• **WHAT TO DO**:
Every line below that contains "model" is to be copied.

━━━━━━━━━━━━━━━━

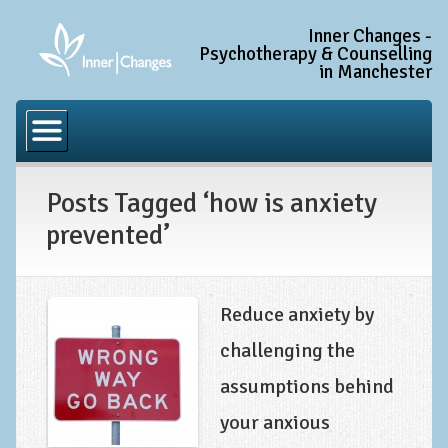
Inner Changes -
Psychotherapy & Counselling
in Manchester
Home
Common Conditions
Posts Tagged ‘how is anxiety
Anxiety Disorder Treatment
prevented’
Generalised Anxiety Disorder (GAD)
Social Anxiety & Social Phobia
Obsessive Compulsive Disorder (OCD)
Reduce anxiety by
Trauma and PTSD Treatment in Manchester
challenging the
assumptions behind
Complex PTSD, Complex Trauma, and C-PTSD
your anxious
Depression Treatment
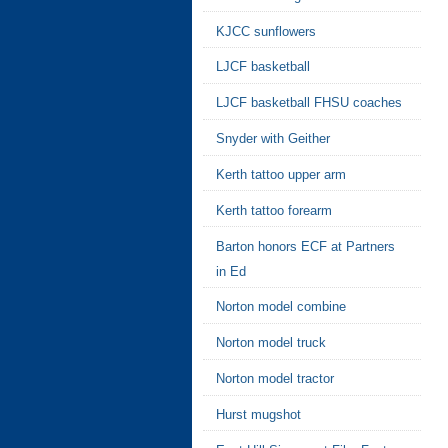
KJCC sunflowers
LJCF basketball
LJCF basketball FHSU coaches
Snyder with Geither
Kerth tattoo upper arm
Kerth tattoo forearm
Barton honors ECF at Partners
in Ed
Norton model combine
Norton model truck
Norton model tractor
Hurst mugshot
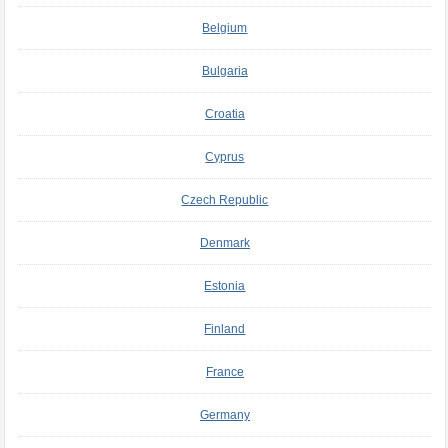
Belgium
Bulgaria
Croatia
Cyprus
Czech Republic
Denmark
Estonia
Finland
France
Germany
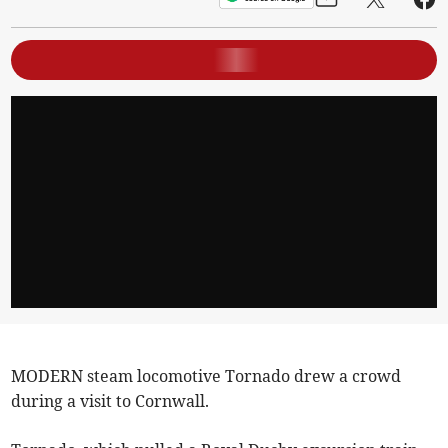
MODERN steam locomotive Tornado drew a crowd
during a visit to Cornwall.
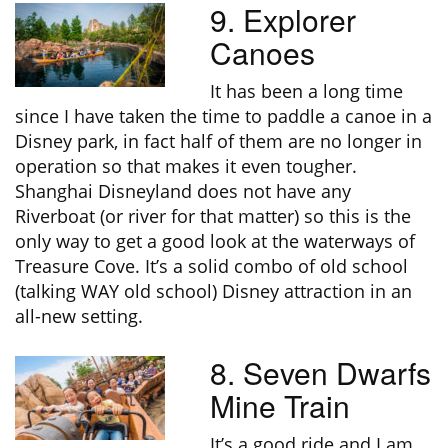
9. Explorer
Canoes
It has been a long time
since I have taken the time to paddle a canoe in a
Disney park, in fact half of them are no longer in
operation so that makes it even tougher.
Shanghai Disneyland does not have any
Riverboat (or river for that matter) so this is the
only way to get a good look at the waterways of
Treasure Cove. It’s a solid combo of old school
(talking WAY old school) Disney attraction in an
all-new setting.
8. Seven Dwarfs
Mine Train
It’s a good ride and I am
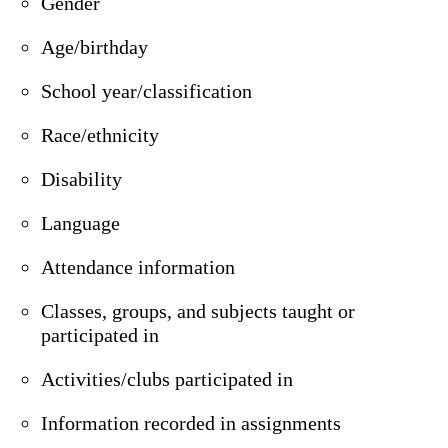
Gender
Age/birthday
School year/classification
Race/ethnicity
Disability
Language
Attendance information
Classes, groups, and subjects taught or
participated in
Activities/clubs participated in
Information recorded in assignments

━━━━━━━━━━━━━━━━

• **SOLVED PROBLEM**:
Norton model combine
Norton model truck
Norton model tractor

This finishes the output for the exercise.